◆ **Work item**
Since the copy must match the original, write out each record word for word, skipping only the pictures.

[Page images and extracted text]

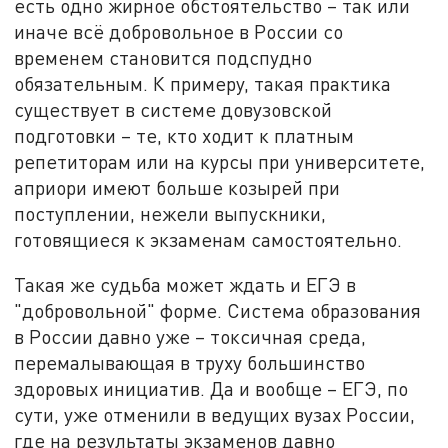
есть одно жирное обстоятельство – так или
иначе всё добровольное в России со
временем становится подспудно
обязательным. К примеру, такая практика
существует в системе довузовской
подготовки – те, кто ходит к платным
репетиторам или на курсы при университете,
априори имеют больше козырей при
поступлении, нежели выпускники,
готовящиеся к экзаменам самостоятельно.
Такая же судьба может ждать и ЕГЭ в
"добровольной" форме. Система образования
в России давно уже – токсичная среда,
перемалывающая в труху большинство
здоровых инициатив. Да и вообще – ЕГЭ, по
сути, уже отменили в ведущих вузах России,
где на результаты экзаменов давно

◆ **Answer box**
есть одно жирное обстоятельство – так или
иначе всё добровольное в России со
временем становится подспудно
обязательным. К примеру, такая практика
существует в системе довузовской
подготовки – те, кто ходит к платным
репетиторам или на курсы при университете,
априори имеют больше козырей при
поступлении, нежели выпускники,
готовящиеся к экзаменам самостоятельно.
Такая же судьба может ждать и ЕГЭ в
"добровольной" форме. Система образования
в России давно уже – токсичная среда,
перемалывающая в труху большинство
здоровых инициатив. Да и вообще – ЕГЭ, по
сути, уже отменили в ведущих вузах России,
где на результаты экзаменов давно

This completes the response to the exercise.